キーシャ:露悪

 ウィルがくれた大切なお金で、食べ歩きをしていると、声を掛けられた。


「お金を持って子供が何をしているのだ?」


 この段階では誰も止めに来ない。このような出来事はよくある事なのかもしれない。

 振り向くと、明らかに柄の悪そうな男達がいた。服装も装備も綺麗ではなく、お金と欲に飢えている感じが、意図しなくても漂って来る。食事が台無しになるほど。


「何故、見ず知らずの者に言う必要がある。ウィルでない者に」


「そんなに嫌いにならないでくれよ、嬢ちゃん。少し付き合ってくれれば、いいだけだ。お前が何かを気にする事など何もない」

 と、全身を舐めるような視線を向けた。


 続けて仲間の男達が、盛大な笑い声を上げる。どこまでも、下品としか言えない。これだから、人は腐っている。ウィル以外は。


「そもそもお前達こそ、誰だ?」

 と、私は聞いた。


「お前に言う訳ないだろ。つべこべ言わずに、大人しく従えばいいのだ」

 と、男が近付いて、フードを一気に下ろした。


 それにより隠れていた角が、姿を現す。
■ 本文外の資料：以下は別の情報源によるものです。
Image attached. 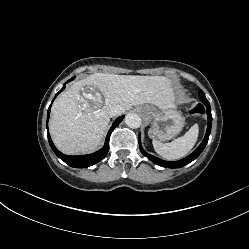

誰もが見て分かる、魔族としての象徴が。


「……まっ。魔族…何でここに魔族がいるのだ?」


 その言葉を最後に当たりを静寂が包んだ。誰も恐怖で動けない。死ぬと思い。だけど、その思いとは反して、体が逃げる方向に向かう。人々が一斉に私の前から去って行った。

 誰からも除け者にされているのは、何とも孤独に感じだ。自分が異端の存在で、嫌われていて、必要にされていない、と。それだけでも、心は切り裂かれる。言われたくない言葉を言われていないのが、ましであると思えるほど。


 早く父の背中のような温かさを感じたいと、無性に思う。心に空いた果てしない穴を、必死に埋めたいから。


 ウィル。


 彼の側にいるのが、一番父の時と同じようだった。その温かさは忘れられない。



「おいで、キーシャ。もう、大丈夫だよ」

 と、そこにはウィルがいた。


 私が待ち望んだウォルが、私を優しく抱擁していた。陰から突然現れて。

 再び、思う。この温かさだった。今にも流れそうな涙を抑えながら、私も硬く抱き締めた。


「遅いよ、ウィル。寂しかった」


 今度は頭を手で撫でてくれた

「もう、安心したらいいよ。キーシャ。さぁ…行こうか。次に行くべき場所に」


 私が頷くと、ウィルは何かを発動させた。

 その場を離れたと、視界から気付いた。

 けど、きっと目撃した者は誰もいないと思う。誰もが、逃げて行ったのを、この目で見たから。